───── Records provided

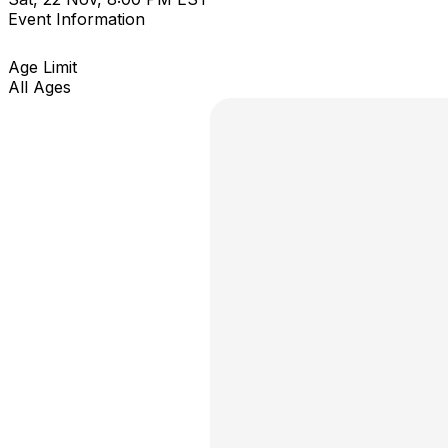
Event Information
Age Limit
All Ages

──────────
───── Records provided

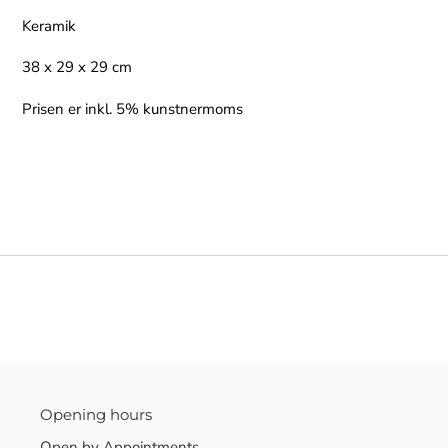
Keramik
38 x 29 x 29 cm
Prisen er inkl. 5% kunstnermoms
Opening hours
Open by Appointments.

──────────

◆ Problem requirements
Look above for the line holding "Prisen er inkl. 5% kunstnermoms" and the line holding "Open by Appointments.", then output exactly those two lines and every line between them, nothing more.

◆ Your solution
Prisen er inkl. 5% kunstnermoms
Opening hours
Open by Appointments.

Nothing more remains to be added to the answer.